If you’ve ever wanted to experience a glimpse in another’s shoes, or get your heart broken and then reglued and then rebroken over and over, read this. It will destroy and restore your faith in humanity again and again. But I think it’s a thing we all need to see; a chance to hear stories we otherwise wouldn’t know and to see that our lives aren’t the only struggles and successes to be lived.

Review: Steve Jobs

Steve Jobs by Walter Isaacson

From Goodreads: From best-selling author Walter Isaacson comes the landmark biography of Apple co-founder Steve Jobs.

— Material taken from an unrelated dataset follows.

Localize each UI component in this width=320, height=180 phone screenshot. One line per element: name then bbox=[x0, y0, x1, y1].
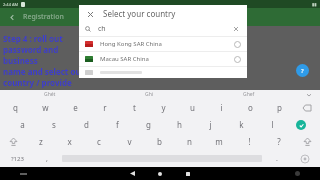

In Steve Jobs: The Exclusive Biography, Isaacson provides an extraordinary account of Jobs’ professional and personal life. Drawn from three years of exclusive and unprecedented interviews Isaacson has conducted with Jobs as well as extensive interviews with Jobs’ family members and key colleagues from Apple and its competitors, Steve Jobs: The Exclusive Biography is the definitive portrait of the greatest innovator of his generation.

Jennie’s Thoughts: I’ve had this book on my shelf since it was first published, but kept passing it over for some reason. When I did pick it up, I was almost immediately engrossed, both loving and loathing Jobs as I read.

It’s rather interesting to get such a detailed biography of someone who impacted the world during my own lifetime. I’m used to reading biographies of people that founded or presided over our country, or of people who haven’t directly impacted my own life, but I’m typing this on a MacBook with my iPhone next to me, my iMac in the other room, and an iPod stuffed with music somewhere in this house.

The insight into the creative process left me flabbergasted and awed. Learning more about Steve Jobs as a person left me a little queasy, but not enough to turn me off from ordering to new iPhones last night. :)

This is a thick book, but I highly recommend it for anyone who’s a computer geek, tech nerd, or anyone else, because Jobs impact really did change the world.